BEGIN Given information

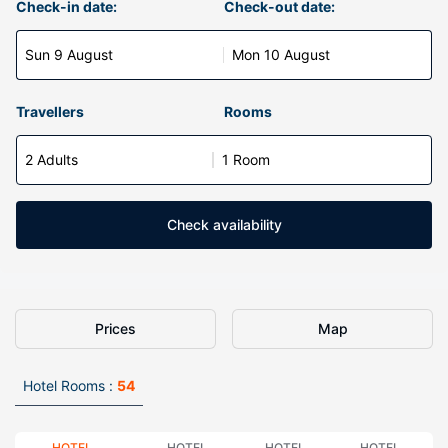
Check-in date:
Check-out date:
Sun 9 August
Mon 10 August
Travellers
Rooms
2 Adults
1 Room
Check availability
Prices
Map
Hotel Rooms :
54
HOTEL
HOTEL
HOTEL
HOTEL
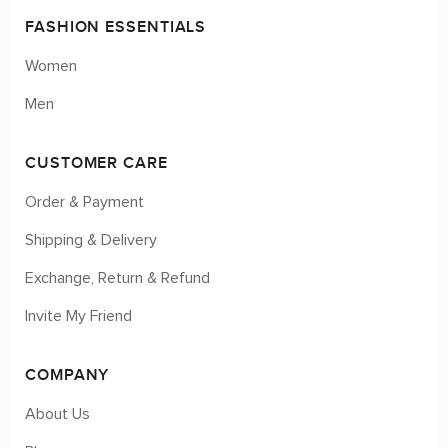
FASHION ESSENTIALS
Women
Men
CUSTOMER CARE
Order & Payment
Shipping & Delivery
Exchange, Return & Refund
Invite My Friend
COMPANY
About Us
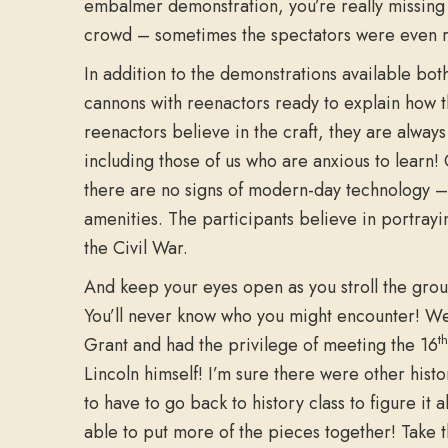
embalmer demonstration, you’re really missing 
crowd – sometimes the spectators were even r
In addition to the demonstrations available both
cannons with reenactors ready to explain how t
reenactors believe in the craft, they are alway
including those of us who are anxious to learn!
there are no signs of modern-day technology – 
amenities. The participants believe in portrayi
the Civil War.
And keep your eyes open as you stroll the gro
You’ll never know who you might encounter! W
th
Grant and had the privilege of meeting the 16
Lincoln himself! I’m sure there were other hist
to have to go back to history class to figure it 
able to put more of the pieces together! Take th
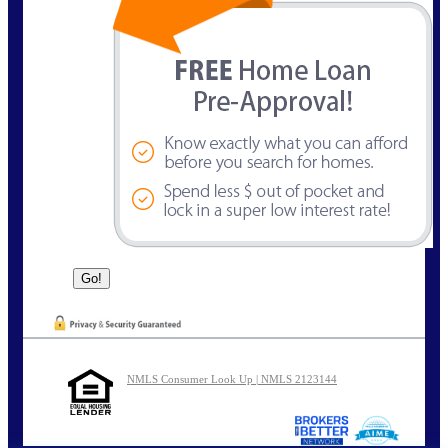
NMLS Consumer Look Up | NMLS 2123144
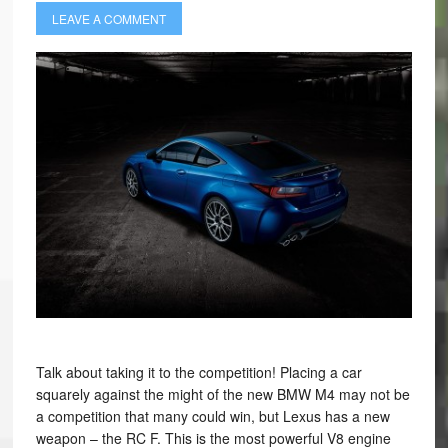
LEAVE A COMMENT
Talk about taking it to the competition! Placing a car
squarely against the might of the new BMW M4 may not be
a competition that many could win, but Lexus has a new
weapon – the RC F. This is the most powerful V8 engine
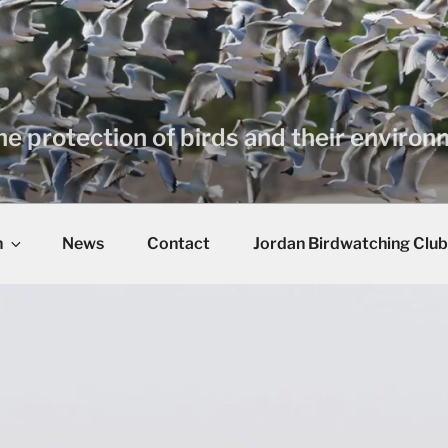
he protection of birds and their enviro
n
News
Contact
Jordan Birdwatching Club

END Given information

**Task goal:** Every line where "might" appears must be returned from the listing above.

**Exercise response:**
You’ll never know who you might encounter! W
squarely against the might of the new BMW M4 may not be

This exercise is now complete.